CreativeConversations
Date: Monday 04 December 2023
Time: 13:00 - 14:00
Venue: Memorial Chapel
Category: Public lectures
Speaker: Kathleen Jamie

Kathleen Jamie is a poet, essayist and editor.

In August 2021, Jamie was appointed the Makar or National Poet for Scotland for a three year term. In this role, Jamie has curated collective poems from lines submitted by the people of Scotland.
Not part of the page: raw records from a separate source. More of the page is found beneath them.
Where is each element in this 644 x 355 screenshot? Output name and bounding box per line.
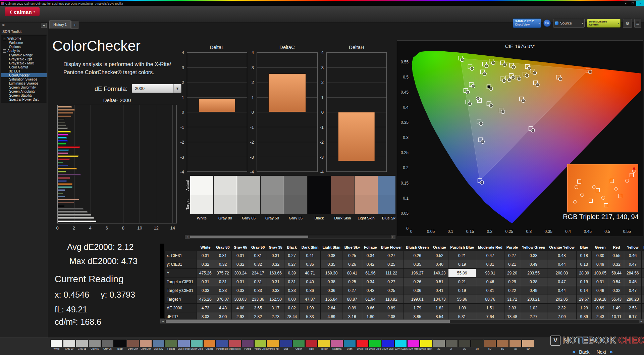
cell[interactable]: 0.49	[520, 286, 547, 295]
cell[interactable]: 0.27	[504, 251, 520, 260]
bottom-swatch-2e[interactable]: 2E	[433, 340, 445, 350]
cell[interactable]: 208.03	[547, 269, 577, 277]
cell[interactable]: 108.05	[592, 269, 609, 277]
cell[interactable]: 1.51	[476, 304, 504, 312]
cell[interactable]: 0.47	[476, 251, 504, 260]
cell[interactable]: 280.23	[624, 295, 642, 304]
table-scrollbar[interactable]: ◄ ►	[160, 319, 644, 323]
swatch-light-skin[interactable]: Light Skin	[355, 176, 378, 232]
swatch-gray-65[interactable]: Gray 65	[237, 176, 260, 232]
cell[interactable]: 0.89	[342, 304, 362, 312]
cell[interactable]: 0.33	[197, 286, 214, 295]
cell[interactable]: 0.45	[624, 277, 642, 286]
cell[interactable]: 0.34	[362, 251, 379, 260]
scroll-left-arrow[interactable]: ◄	[185, 235, 190, 239]
cell[interactable]: 1.82	[431, 304, 448, 312]
cell[interactable]: 0.00	[284, 295, 300, 304]
sidebar-item-dynamic-range[interactable]: Dynamic Range	[1, 53, 47, 57]
cell[interactable]: 0.33	[267, 286, 284, 295]
swatch-white[interactable]: White	[190, 176, 213, 232]
bottom-swatch-yellow-green[interactable]: Yellow Green	[254, 340, 267, 350]
swatch-gray-35[interactable]: Gray 35	[284, 176, 307, 232]
bottom-swatch-gray-50[interactable]: Gray 50	[89, 340, 101, 350]
cell[interactable]: 0.25	[641, 286, 644, 295]
scroll-right-arrow[interactable]: ►	[639, 320, 644, 323]
cell[interactable]: 0.31	[476, 286, 504, 295]
cell[interactable]: 196.27	[404, 269, 431, 277]
cell[interactable]: 162.50	[267, 295, 284, 304]
bottom-swatch-white[interactable]: White	[50, 340, 63, 350]
cell[interactable]: 4.73	[197, 304, 214, 312]
cell[interactable]: 0.32	[197, 260, 214, 269]
cell[interactable]: 303.24	[232, 269, 249, 277]
cell[interactable]: 0.49	[520, 260, 547, 269]
sidebar-item-spectral-power-dist[interactable]: Spectral Power Dist.	[1, 97, 47, 101]
cell[interactable]: 0.41	[431, 286, 448, 295]
cell[interactable]: 1.09	[448, 304, 476, 312]
bottom-swatch-red[interactable]: Red	[305, 340, 318, 350]
cell[interactable]: 0.24	[641, 260, 644, 269]
cell[interactable]: 0.27	[284, 251, 300, 260]
cell[interactable]: 89.47	[641, 295, 644, 304]
cell[interactable]: 233.36	[249, 295, 267, 304]
cell[interactable]: 61.94	[362, 295, 379, 304]
cell[interactable]: 2.64	[320, 304, 342, 312]
cell[interactable]: 0.39	[284, 269, 300, 277]
cell[interactable]: 0.31	[214, 251, 231, 260]
sidebar-item-screen-stability[interactable]: Screen Stability	[1, 93, 47, 97]
cell[interactable]: 88.41	[342, 269, 362, 277]
cell[interactable]: 55.09	[448, 269, 476, 277]
cell[interactable]: 0.89	[379, 304, 404, 312]
cell[interactable]: 0.33	[232, 286, 249, 295]
cell[interactable]: 0.31	[249, 251, 267, 260]
cell[interactable]: 0.27	[379, 277, 404, 286]
cell[interactable]: 3.65	[249, 304, 267, 312]
tree-group-analysis[interactable]: -Analysis	[1, 49, 47, 53]
cell[interactable]: 1.02	[520, 304, 547, 312]
cell[interactable]: 0.43	[362, 286, 379, 295]
cell[interactable]: 1.99	[300, 304, 321, 312]
cell[interactable]: 376.07	[214, 295, 231, 304]
cell[interactable]: 0.46	[624, 251, 642, 260]
sidebar-item-screen-uniformity[interactable]: Screen Uniformity	[1, 85, 47, 89]
bottom-swatch-moderate-red[interactable]: Moderate Red	[229, 340, 241, 350]
collapse-sidebar-button[interactable]: ◀	[41, 23, 47, 28]
cell[interactable]: 203.21	[520, 295, 547, 304]
cell[interactable]: 0.37	[641, 277, 644, 286]
cell[interactable]: 3.17	[267, 304, 284, 312]
cell[interactable]: 0.31	[197, 277, 214, 286]
cell[interactable]: 0.44	[547, 286, 577, 295]
cell[interactable]: 55.43	[609, 295, 624, 304]
cell[interactable]: 28.39	[577, 269, 592, 277]
close-button[interactable]: ✕	[636, 1, 644, 6]
collapse-icon[interactable]: -	[3, 37, 6, 40]
cell[interactable]: 0.26	[404, 277, 431, 286]
cell[interactable]: 4.08	[232, 304, 249, 312]
cell[interactable]: 0.38	[320, 251, 342, 260]
cell[interactable]: 0.49	[592, 260, 609, 269]
bottom-swatch-blue[interactable]: Blue	[280, 340, 292, 350]
cell[interactable]: 0.48	[547, 251, 577, 260]
cell[interactable]: 0.32	[609, 286, 624, 295]
cell[interactable]: 0.31	[197, 251, 214, 260]
minimize-button[interactable]: –	[622, 1, 629, 6]
cell[interactable]: 0.31	[232, 277, 249, 286]
bottom-swatch-8d[interactable]: 8D	[522, 340, 534, 350]
bottom-swatch-magenta[interactable]: Magenta	[331, 340, 343, 350]
cell[interactable]: 303.03	[232, 295, 249, 304]
cell[interactable]: 0.27	[342, 286, 362, 295]
swatch-strip-scrollbar[interactable]: ◄ ►	[185, 235, 395, 239]
scroll-left-arrow[interactable]: ◄	[161, 320, 165, 323]
cell[interactable]: 0.40	[431, 260, 448, 269]
swatch-gray-50[interactable]: Gray 50	[261, 176, 284, 232]
cell[interactable]: 0.26	[404, 251, 431, 260]
cell[interactable]: 88.76	[476, 295, 504, 304]
tree-group-welcome[interactable]: -Welcome	[1, 36, 47, 41]
cell[interactable]: 0.36	[320, 286, 342, 295]
calman-menu-button[interactable]: ❮ calman ▾	[5, 7, 40, 16]
cell[interactable]: 0.51	[431, 277, 448, 286]
swatch-blue-sky[interactable]: Blue Sky	[378, 176, 395, 232]
menu-button[interactable]: ☰	[634, 19, 641, 28]
cell[interactable]: 0.31	[267, 251, 284, 260]
cell[interactable]: 284.56	[624, 269, 642, 277]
Raised in Currie, near Edinburgh, she studied philosophy at the University of Edinburgh, publishing her first poems as an undergraduate. Her writing is rooted in Scottish landscape and culture, and ranges through travel, women’s issues, archaeology and visual art. She writes in English and occasionally in Scots.

Jamie’s collections include Black Spiders (1982) and The Queen of Sheba (1995). Her 2004 collection The Tree House revealed an increasing interest in the natural world, and won the Forward Poetry Prize and the Scottish Book of the Year Award. The Overhaul, won the 2012 Costa poetry award. In 2014, Jamie set herself the task of writing one poem per week. The resulting poems were collected in The Bonniest Companie, winning 2016 Saltire Society Book of the Year award. Her Selected Poems were published in 2018.

The poem ‘Here Lies Our Land’ by Jamie is inscribed on the national monument at Bannockburn.

For the last decade Jamie has also written non-fiction. Her collections of essays Findings, Sightlines and Surfacing are widely regarded as influential works of nature and landscape writing. The latter was a co-winner of the Highland Book Prize in 2020. On publication in the United States, Sightlines won the John Burroughs Medal and the Orion Book Award. Jamie writes occasional essays and reviews for the London Review of Books and The Guardian.

As an editor, Jamie has edited the first collection of Scottish nature writing Antlers of Water (2020), a selection of George Mackay Brown’s poetry Carve the Runes (2021) and, with Don Paterson and Peter Mackay, she has edited a new Golden Treasury of Scottish Verse (September 2021).

Creative Conversations is funded by the Ferguson Bequest. This event is also available online. A zoom link will be sent on the day.